Integration of y=(1+0.25x^2)^0.5

[gaywaiha]

Homework Statement

I am told to find out the length of he curve y=¼x^2

Homework Equations

The length of the curve should be

∫√(1+¼x^2)dx

The Attempt at a Solution

I substituted tanx and got ∫2/cos^3x dx

So how could I continue and work out the solution? Should I use integration by part, or I had already done wrong?

 

[SammyS]

Homework Statement

I am told to find out the length of he curve y=¼x^2

Homework Equations

The length of the curve should be

∫√(1+¼x^2)dx

The Attempt at a Solution

I substituted tanx and got ∫2/cos^3x dx

So how could I continue and work out the solution? Should I use integration by part, or I had already done wrong?
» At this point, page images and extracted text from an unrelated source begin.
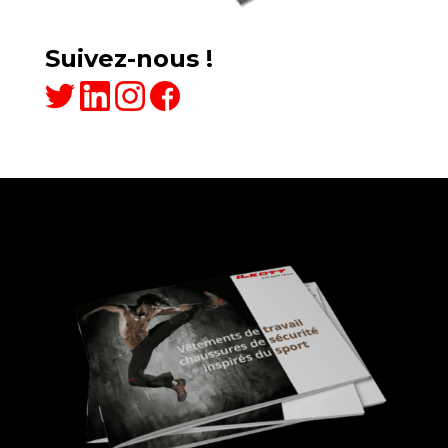
Suivez-nous !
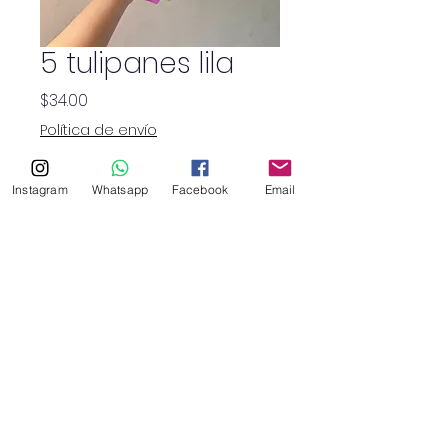
5 tulipanes lila
Precio
$34.00
Política de envío
Cantidad
*
Instagram
Whatsapp
Facebook
Email
SHOP
haruflowersv@gmail.com
©2026 por Haru Floristry SV.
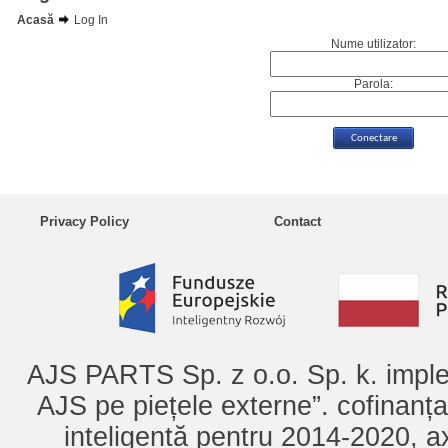
Acasă
Log In
Nume utilizator:
Parola:
Privacy Policy
Contact
AJS PARTS Sp. z o.o. Sp. k. imple
AJS pe piețele externe”. cofinanț
inteligentă pentru 2014-2020, ax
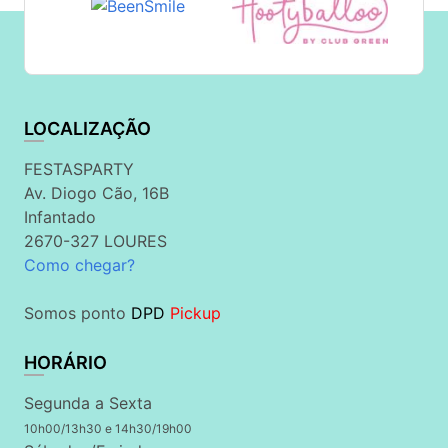
LOCALIZAÇÃO
FESTASPARTY
Av. Diogo Cão, 16B
Infantado
2670-327 LOURES
Como chegar?
Somos ponto
DPD
Pickup
HORÁRIO
Segunda a Sexta
10h00/13h30 e 14h30/19h00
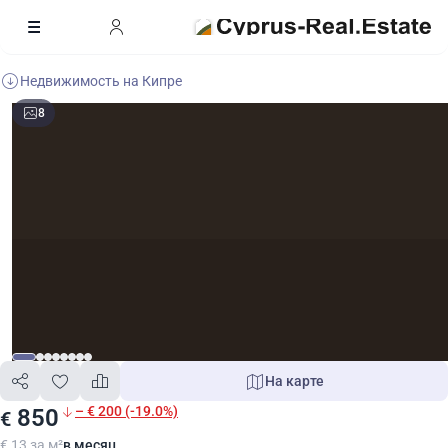
Недвижимость на Кипре
8
На карте
– € 200 (-19.0%)
850
€
€ 13 за м²
в месяц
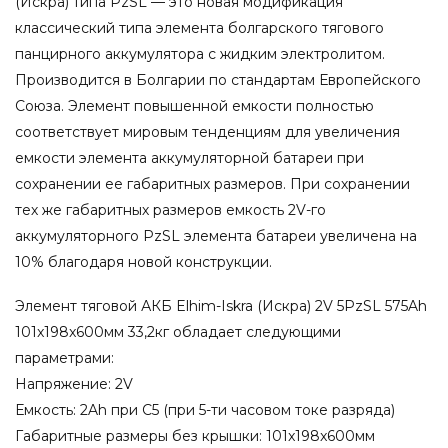
(Искра) типа PzSL — это новая модификация
классический типа элемента болгарского тягового
панцирного аккумулятора с жидким электролитом.
Производится в Болгарии по стандартам Европейского
Союза. Элемент повышенной емкости полностью
соответствует мировым тенденциям для увеличения
емкости элемента аккумуляторной батареи при
сохранении ее габаритных размеров. При сохранении
тех же габаритных размеров емкость 2V-го
аккумуляторного PzSL элемента батареи увеличена на
10% благодаря новой конструкции.
Элемент тяговой АКБ Elhim-Iskra (Искра) 2V 5PzSL 575Ah
101x198x600мм 33,2кг обладает следующими
параметрами:
Напряжение: 2V
Емкость: 2Ah при С5 (при 5-ти часовом токе разряда)
Габаритные размеры без крышки: 101x198x600мм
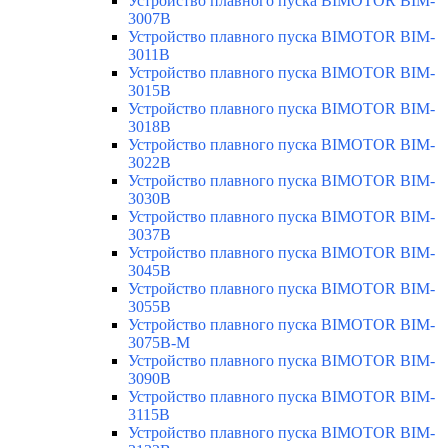
Устройство плавного пуска BIMOTOR BIM-
3007B
Устройство плавного пуска BIMOTOR BIM-
3011B
Устройство плавного пуска BIMOTOR BIM-
3015B
Устройство плавного пуска BIMOTOR BIM-
3018B
Устройство плавного пуска BIMOTOR BIM-
3022B
Устройство плавного пуска BIMOTOR BIM-
3030B
Устройство плавного пуска BIMOTOR BIM-
3037B
Устройство плавного пуска BIMOTOR BIM-
3045B
Устройство плавного пуска BIMOTOR BIM-
3055B
Устройство плавного пуска BIMOTOR BIM-
3075B-M
Устройство плавного пуска BIMOTOR BIM-
3090B
Устройство плавного пуска BIMOTOR BIM-
3115B
Устройство плавного пуска BIMOTOR BIM-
Hello gaywaiha. Welcome to PF !

Change $\displaystyle \ \frac{1}{\cos^3(x)} \$ to $\ \sec^3(x) \ .$

 

[Qwertywerty]

I substituted tanx and got ∫2/cos^3x dx

How ? Instead substitute x = 2*tan(θ) . You will however have to use by-parts later .

 

[Chestermiller]

You've already done a couple of things wrong.

1. What does the word Precalculus mean to you? I'm moving this to the Calculus and Beyond forum

2. Your substitution should be x = 2 tan θ

3. Show us your work

Chet

 

[Ray Vickson]

You've already done a couple of things wrong.

1. What does the word Precalculus mean to you? I'm moving this to the Calculus and Beyond forum

2. Your substitution should be x = 2 tan θ

3. Show us your work

Chet

As stated, the problem has an easy solution that I am willing to repeat here: the length of the curve $y = (1/4)x^2$ is infinite. No detailed calculations needed!

 

[gaywaiha]

Guys thank you very much. I am sorry that I substituted 2tanx and forgot to type the 2. But now I finally found the answer by separate 1/cos^3x into (1/cosx)(tanx)' and work it out using integration by part.

Thank you

 

[HallsofIvy]

However, you still haven't addressed Chestermiller's point- until you have put some bounds on it, the length is infinite!

 

[gaywaiha]

Sorry about that. The interval is (0≤x≤2).